10 Essential Characteristics of a User-Friendly Website

Think your website is user-friendly? Think again. The way we browse is always changing – and to be able to deliver truly impeccable user experiences, we are going to need to consider what our visitors expect of us. Here’s ten things you should be focusing on at all times:

Mobile Compatibility

Is your website mobile-friendly? Can it be easily browsed and read from a phone? If not, you are losing out on a growing browsing trend – and Google will soon be ranking mobile-friendly sites with preference.

General Accessibility

Is your website available in different languages? How about larger fonts? Is there a readable text-only version? Consider making yourself accessible to all needs.

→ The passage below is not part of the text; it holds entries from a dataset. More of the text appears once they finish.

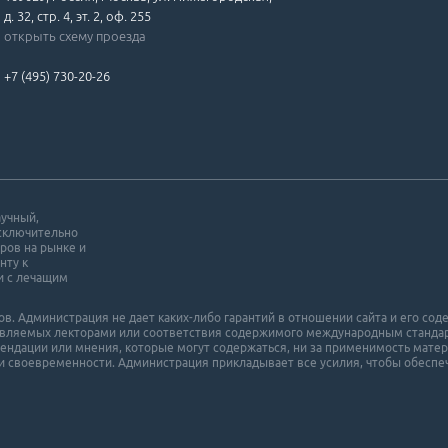
д. 32, стр. 4, эт. 2, оф. 255
открыть схему проезда
+7 (495) 730-20-26
аучный,
исключительно
ров на рынке и
нту к
и с лечащим
. Администрация не дает каких-либо гарантий в отношении cайта и его cоде
ставляемых лекторами или соответствия содержимого международным станда
мендации или мнения, которые могут содержаться, ни за применимость матер
и своевременности. Администрация прикладывает все усилия, чтобы обеспеч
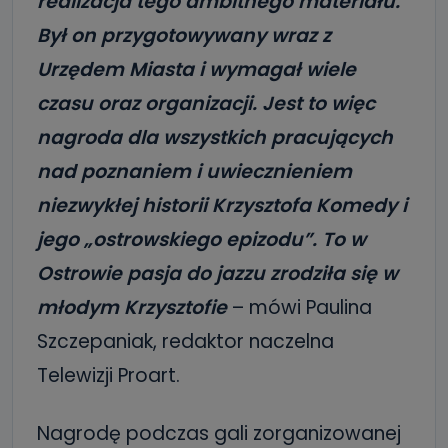
realizacja tego ambitnego materiału.
Był on przygotowywany wraz z
Urzędem Miasta i wymagał wiele
czasu oraz organizacji. Jest to więc
nagroda dla wszystkich pracujących
nad poznaniem i uwiecznieniem
niezwykłej historii Krzysztofa Komedy i
jego „ostrowskiego epizodu”. To w
Ostrowie pasja do jazzu zrodziła się w
młodym Krzysztofie
– mówi Paulina
Szczepaniak, redaktor naczelna
Telewizji Proart.
Nagrodę podczas gali zorganizowanej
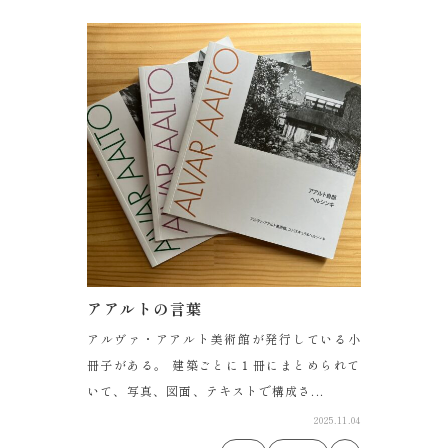
アアルトの言葉
アルヴァ・アアルト美術館が発行している小
冊子がある。 建築ごとに１冊にまとめられて
いて、写真、図面、テキストで構成さ...
2025.11.04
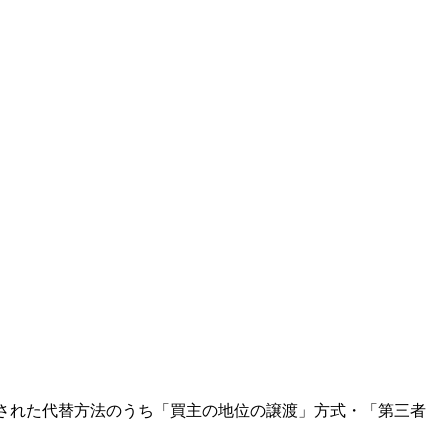
された代替方法のうち「買主の地位の譲渡」方式・「第三者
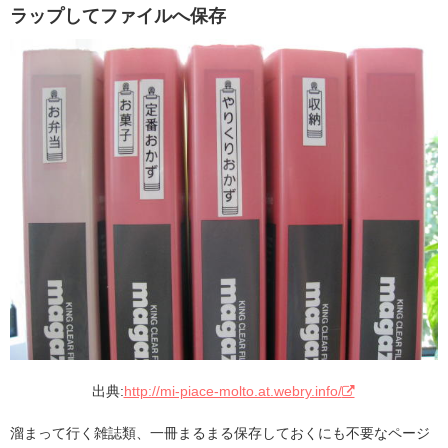
ラップしてファイルへ保存
出典:
http://mi-piace-molto.at.webry.info/
溜まって行く雑誌類、一冊まるまる保存しておくにも不要なページ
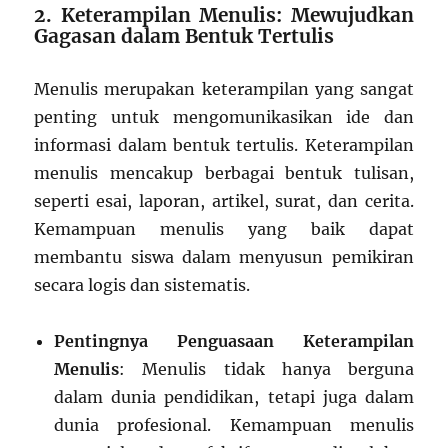
2. Keterampilan Menulis: Mewujudkan
Gagasan dalam Bentuk Tertulis
Menulis merupakan keterampilan yang sangat
penting untuk mengomunikasikan ide dan
informasi dalam bentuk tertulis. Keterampilan
menulis mencakup berbagai bentuk tulisan,
seperti esai, laporan, artikel, surat, dan cerita.
Kemampuan menulis yang baik dapat
membantu siswa dalam menyusun pemikiran
secara logis dan sistematis.
Pentingnya Penguasaan Keterampilan
Menulis
: Menulis tidak hanya berguna
dalam dunia pendidikan, tetapi juga dalam
dunia profesional. Kemampuan menulis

Good Information Architecture

A disorganised website is going to lose interest from people and fast. Section and order your content and pages in an order or sequence that makes logical and practical sense!

Well-Formatted Content

Badly-written or poorly-organised content, too, is a major visitor turn-off. Content that is well-formatted and planned out shows that you genuinely care – and it’s easier to read, too.

Quick Loading Times

You only have a few seconds to grab that crucial visitor interest – if you’re still asking them to load certain content after even 20 seconds, your chance has gone. Make your site as fast as possible for even the slowest of 3G.

Effective Navigation

Websites that are easy to navigate boast menus that are easy to find, well-structured and quick to load. Getting lost is never fun, online or offline.

Quick Error-Handling

Thoroughly test drive your site. Beyond this, always be quick to respond to errors – have a contingency plan set up – and don’t let a single dead link or unavailable piece of media pass you by.

Valid Mark-Up and Clean Code

You’re going to need to make sure that everything behind the scenes works just as well as it does on full view – clean up your code with help from a web design specialist.

Attractive Colours

Within your branding – consider mild, empowering colours for your website. Clashing, loud, vibrant colours that may have gone down well in the 90s may not work so well nowadays.

Usable Forms

Finally, if you’re going to need any information from your users, present a form system that’s easy to read and simple to use across all devices. Even the most basic forms on desktop can translate badly to mobile.